[P] ColQwen3.5-v2 4.5B is out!
The 4.5B parameter model achieves a 0.6177 nDCG@10 score on ViDoRe V3, claiming the top spot.
Athrael-Soju has released ColQwen3.5-v2, a 4.5B parameter model for visual document retrieval (VDR), which directly tackles the challenge of searching through scanned PDFs, images of forms, and other non-textual documents. Built on the Qwen3.5-4B foundation and employing the ColPali late-interaction architecture, the model has taken the number one position on the ViDoRe V3 benchmark with an nDCG@10 score of 0.6177. It also shows strong performance on the ViDoRe V1 benchmark, scoring 0.9172 nDCG@5, making it the top model in the 4B parameter class. This release narrows the performance gap with the leading TomoroAI model on a key metric from 0.010 to just 0.002.

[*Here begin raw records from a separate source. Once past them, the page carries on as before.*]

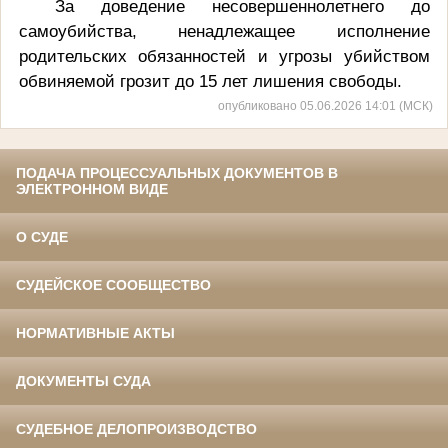
За доведение несовершеннолетнего до
самоубийства, ненадлежащее исполнение
родительских обязанностей и угрозы убийством
обвиняемой грозит до 15 лет лишения свободы.
опубликовано 05.06.2026 14:01 (МСК)
ПОДАЧА ПРОЦЕССУАЛЬНЫХ ДОКУМЕНТОВ В
ЭЛЕКТРОННОМ ВИДЕ
О СУДЕ
СУДЕЙСКОЕ СООБЩЕСТВО
НОРМАТИВНЫЕ АКТЫ
ДОКУМЕНТЫ СУДА
СУДЕБНОЕ ДЕЛОПРОИЗВОДСТВО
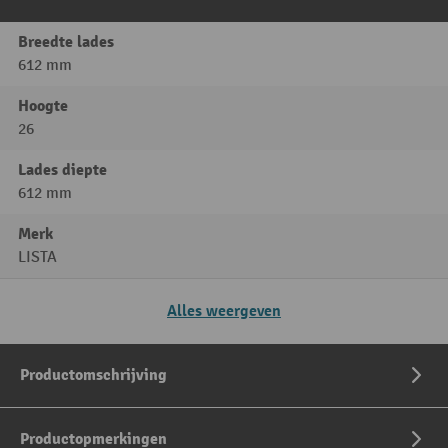
Breedte lades
612 mm
Hoogte
26
Lades diepte
612 mm
Merk
LISTA
Alles weergeven
Productomschrijving
Productopmerkingen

The key advancement in v2 is a significantly streamlined and more effective training process. The team moved from a complex four-phase recipe to a simpler two-phase approach. Critical domain data for finance and tabular information was integrated from the start, and a single set of 'hard negatives' (challenging examples for the model to distinguish) was mined and reused. The final model is a weighted ensemble, 'souped' from the new v2 and the previous v1 at a 55/45 ratio. Remarkably, this simpler method, using fewer random seeds (3 vs. 4), yielded better results. The model is released under the permissive Apache 2.0 license and is available for download on Hugging Face.
- Achieves top leaderboard score of 0.6177 nDCG@10 on the ViDoRe V3 visual document retrieval benchmark.
- Uses a simplified two-phase training recipe with pre-baked finance/table data, reducing complexity from four phases.
- Released as Apache 2.0 on Hugging Face, enabling free commercial use for document search applications.
Why It Matters
Enables powerful, open-source search for invoices, reports, and forms within image-based documents, automating manual data extraction.